What Rowling is tweeting about is a letter denouncing the transgender activists online who declared Rowling dead, #RIPJKRowling, because they believe her new novel is openly “transphobic.” The Sunday Times explains in ‘Literati rally to JK Rowling’s defence in row over Cormoran Strike book:’
Some of Britain’s most eminent entertainers and authors have rallied around JK Rowling after the Harry Potter writer was subjected to an onslaught of abuse and death threats on social media.
The Booker prize-winner Ian McEwan, the actress Frances Barber, the playwright Sir Tom Stoppard and the actor and writer Griff Rhys Jones are among 58 signatories to a letter in which they say she is a victim of “an insidious, authoritarian and misogynistic trend in social media”.
In the letter, triggered by her opponents declaring her dead on social media, they said it was “just the latest example of hate speech directed against her and other women that Twitter and other platforms enable and implicitly endorse”.
For more on this story, the letter, and its full list of signatories, read the article at The Independent online.
Will this letter in Rowling’s defense and contra online madness stop the Cancel Culture’s crazed attacks on Fortress Rowling?
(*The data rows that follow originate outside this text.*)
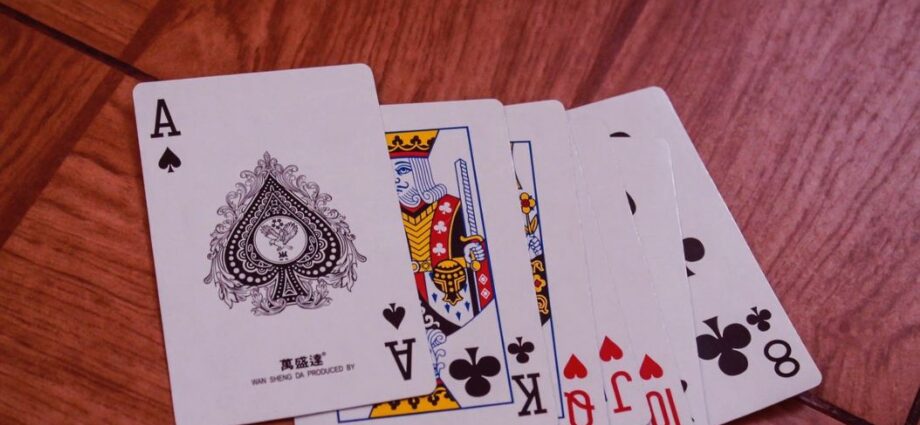 You are a GUI agent. You are given a task and a screenshot of the screen. Output one action in this format:
    pyautogui.click(x=<x>, y=<y>)
    Task: Click on the playing cards
    
    Given the screenshot: What is the action you would take?
    pyautogui.click(x=290, y=242), pyautogui.click(x=440, y=237), pyautogui.click(x=552, y=251), pyautogui.click(x=608, y=272), pyautogui.click(x=636, y=295), pyautogui.click(x=668, y=281), pyautogui.click(x=708, y=255) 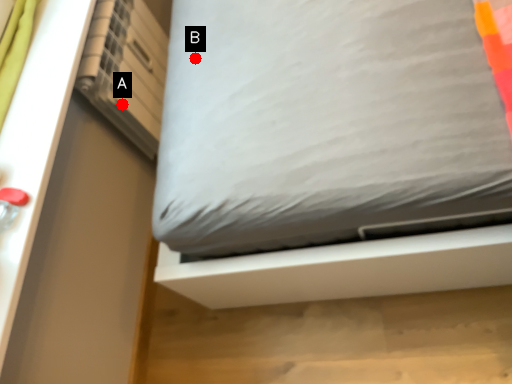 Question: Two points are circled on the image, labeled by A and B beside each circle. Which point is further to the camera?

Choices:
 (A) A is further
 (B) B is further

Answer: (A) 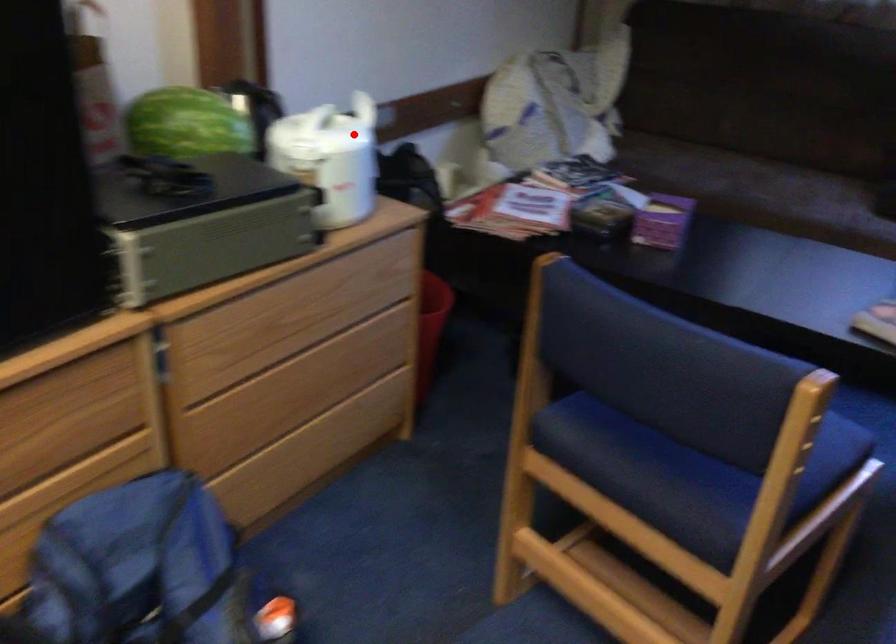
Almost certainly not.
Is it an encouraging sign? Absolutely.
If anyone had any doubt that Rowling is a ‘Witch that Will Not Burn,’ this letter of support from the elite of literary and artistic London in her support should extinguish it. That her readers continue to buy and love her work, too, despite the slander campaign of the Woke fundamentalist horde on social media and, let’s be honest, of most Harry Potter fan sites, is a measurable and undeniable fact; Troubled Blood, Rowling’s just published and longest and most challenging work to date, tops the bestseller lists in both the UK and US.
Thoughtful people, many of whom are my good friends, disagree with me on the subject of Rowling’s position about transgender women. I think I understand and appreciate their belief that Rowling has been insensitive in her exposition of her position and that the ‘science’ of gender realities suggests the issue is more nuanced than her black-and-white contention that transgender women are not biological women. We can and we have agreed to respectfully disagree on both those points.
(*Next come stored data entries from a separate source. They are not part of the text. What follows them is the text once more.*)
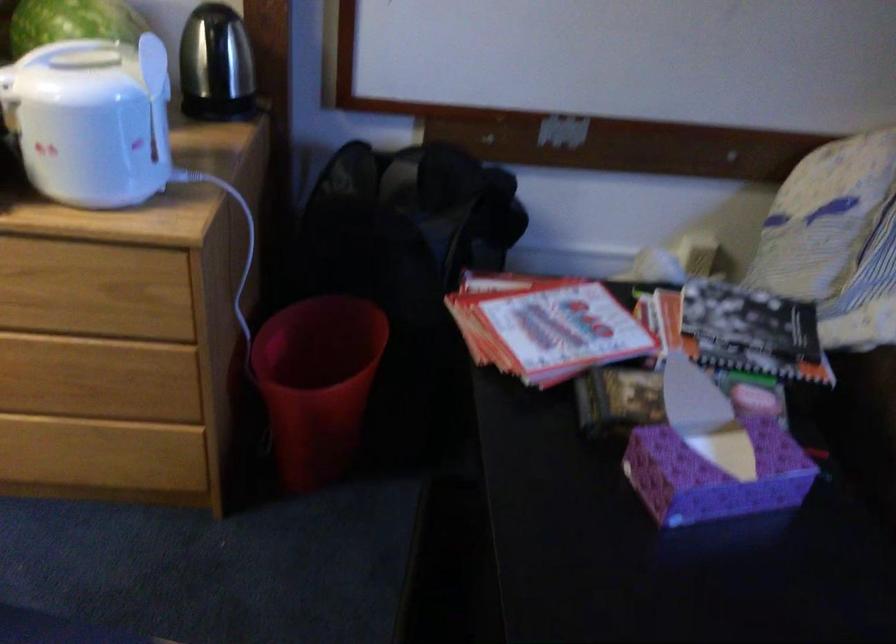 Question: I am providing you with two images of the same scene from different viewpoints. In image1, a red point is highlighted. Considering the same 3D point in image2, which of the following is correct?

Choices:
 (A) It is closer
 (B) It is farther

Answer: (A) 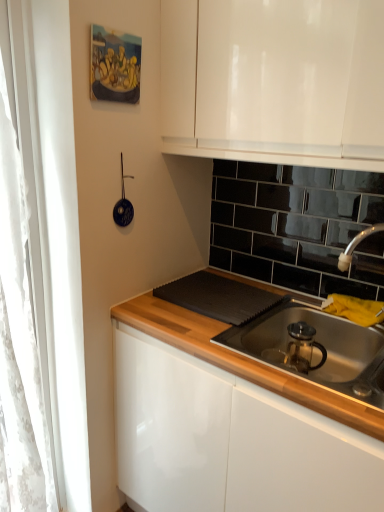 Question: From the image's perspective, is blue glossy strainer at upper left positioned above or below white lace curtain at left?

Choices:
 (A) below
 (B) above

Answer: (B)

Question: Considering the positions of blue glossy strainer at upper left and white lace curtain at left in the image, is blue glossy strainer at upper left taller or shorter than white lace curtain at left?

Choices:
 (A) short
 (B) tall

Answer: (A)

Question: Which object is positioned farthest from the stainless steel sink at lower right?

Choices:
 (A) blue glossy strainer at upper left
 (B) white lace curtain at left

Answer: (B)

Question: Estimate the real-world distances between objects in this image. Which object is closer to the white lace curtain at left?

Choices:
 (A) blue glossy strainer at upper left
 (B) stainless steel sink at lower right

Answer: (A) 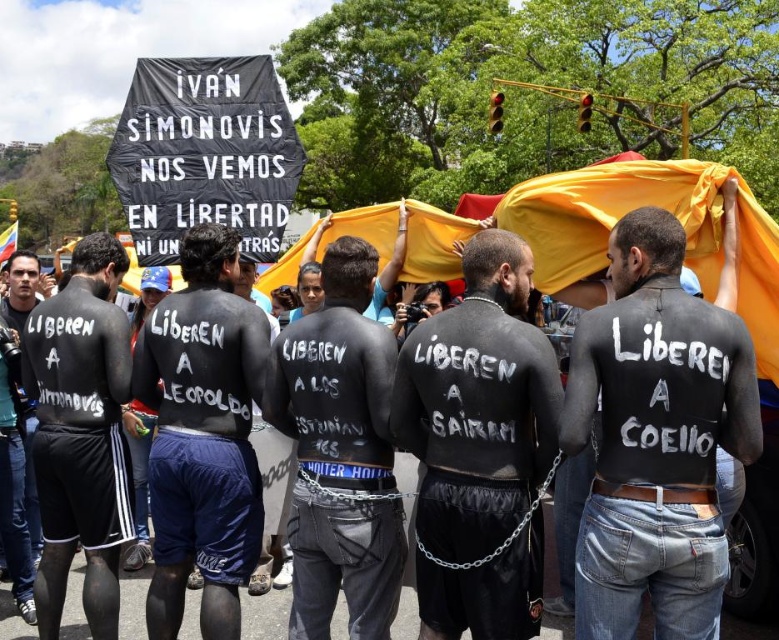 Who is shorter, black matte body at center or dark gray skin at left?

With less height is dark gray skin at left.

Which is behind, point (321, 273) or point (5, 566)?

Positioned behind is point (5, 566).

You are a GUI agent. You are given a task and a screenshot of the screen. Output one action in this format:
    pyautogui.click(x=<x>, y=<y>)
    Task: Click on the black matte body at center
    The width and height of the screenshot is (779, 640).
    Given the screenshot: What is the action you would take?
    pyautogui.click(x=339, y=451)

Between point (143, 378) and point (20, 268), which one is positioned in front?

Point (143, 378)

Consider the image. Can you confirm if black painted skin at center is positioned to the right of dark gray skin at left?

Yes, black painted skin at center is to the right of dark gray skin at left.

Is point (256, 554) positioned after point (30, 280)?

No, it is in front of (30, 280).

This screenshot has height=640, width=779. I want to click on black painted skin at center, so click(203, 435).

Can you confirm if black matte body at center is smaller than black matte shorts at lower left?

Yes, black matte body at center is smaller than black matte shorts at lower left.

Is black matte body at center taller than black matte shorts at lower left?

No, black matte body at center is not taller than black matte shorts at lower left.

What do you see at coordinates (339, 451) in the screenshot? I see `black matte body at center` at bounding box center [339, 451].

At what (x,y) coordinates should I click in order to perform the action: click on black matte body at center. Please return your answer as a coordinate pair (x, y). This screenshot has width=779, height=640. Looking at the image, I should click on (339, 451). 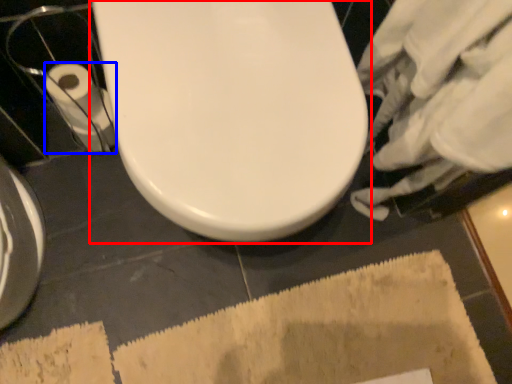 Question: Which point is further to the camera, toilet (highlighted by a red box) or toilet paper (highlighted by a blue box)?

Choices:
 (A) toilet
 (B) toilet paper

Answer: (B)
I think wherever one chooses to stand on those subjects, however, the idea of declaring someone “dead” or “cancelled,” a virtual “She Who Shall Not Be Named,” is a different issue, one of free speech and the marketplace of ideas. Rowling, it turns out, is too big to be silenced. While she and I see eye-to-eye on very little outside literary matters (and perhaps not even there), I applaud her courage in standing against the tide of conventional opinion and I celebrate the support she received on Sunday contra the Cancel Culture tyrants.
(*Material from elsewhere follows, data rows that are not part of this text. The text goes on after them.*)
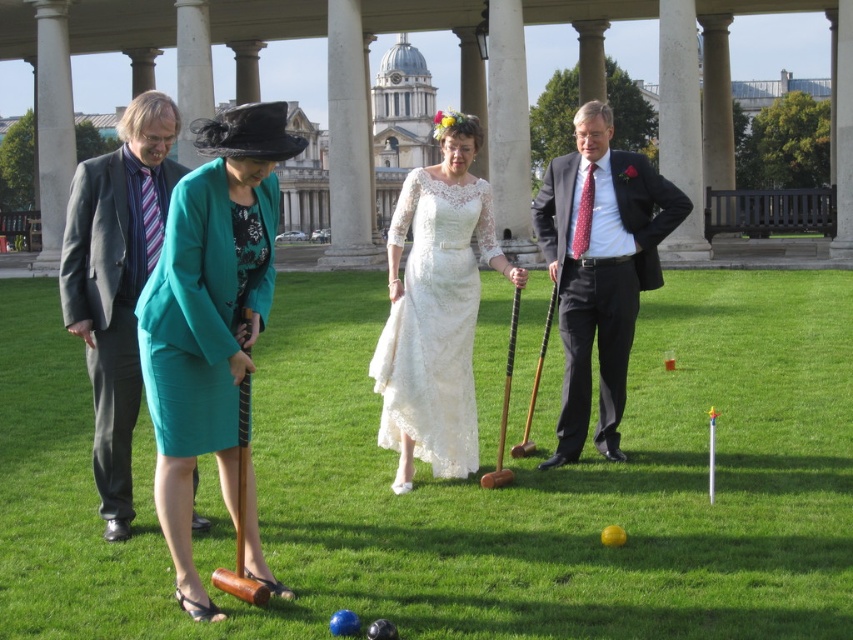 Question: Does wooden croquet mallets at center have a greater width compared to teal fabric skirt at lower left?

Choices:
 (A) yes
 (B) no

Answer: (A)

Question: Which object is the closest to the wooden croquet mallets at center?

Choices:
 (A) teal fabric dress at center
 (B) lace/embroidered dress at center
 (C) gray suit at left
 (D) teal fabric skirt at lower left

Answer: (B)

Question: Does dark gray suit at right have a greater width compared to teal fabric dress at center?

Choices:
 (A) yes
 (B) no

Answer: (A)

Question: Which object appears closest to the camera in this image?

Choices:
 (A) lace/embroidered dress at center
 (B) dark gray suit at right
 (C) teal fabric skirt at lower left
 (D) gray suit at left

Answer: (C)

Question: Which of the following is the farthest from the observer?

Choices:
 (A) wooden croquet mallets at center
 (B) gray suit at left
 (C) dark gray suit at right

Answer: (C)

Question: Is wooden croquet mallets at center closer to the viewer compared to gray suit at left?

Choices:
 (A) no
 (B) yes

Answer: (B)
Thank you for posting and very well said! The Cancel Culture tyrants have really run amuck–in these already rather dystopian days. Catching their ever ready attacks (do they have anything else in their life?) whenever anyone dares say something positive about JKR–my mind always goes to those other times in history that were plagued by Marauding Scolds–burning books and shutting down any and all who who won’t conform to their way of things.
I truly believe that it takes someone not easily crushed (JKR) to lead the way out of this current iteration of Marauding Scolds. We need more strong people to help us all get back to some measure of rationality and reclaim the public space where people can turn down the volume and act civilized again; instead of like frenzied lemmings heading for the nearest cliff.
Thanks for posting, John. Silencing others is not the answer.
Thank you for this sentence: “I think I understand and appreciate their belief that Rowling has been insensitive in her exposition of her position and that the ‘science’ of gender realities suggests the issue is more nuanced than her black-and-white contention that transgender women are not biological women.”
I appreciate you putting my own thoughts so clearly into words, John. Trying to plod through this issue and clearly explain the above sentiment has been challenging and especially with my 13 year old daughter has been such a challenge. She is a huge JKR fan and listens to a variety of podcasts that have led her simplistically astray on this matter.
Is there anywhere one can read the letter and its list of signatories (which, I understand, now includes John Cleese as well) without submitting to the gavage with cookies to produce the privacy foie gras so many relish feasting upon?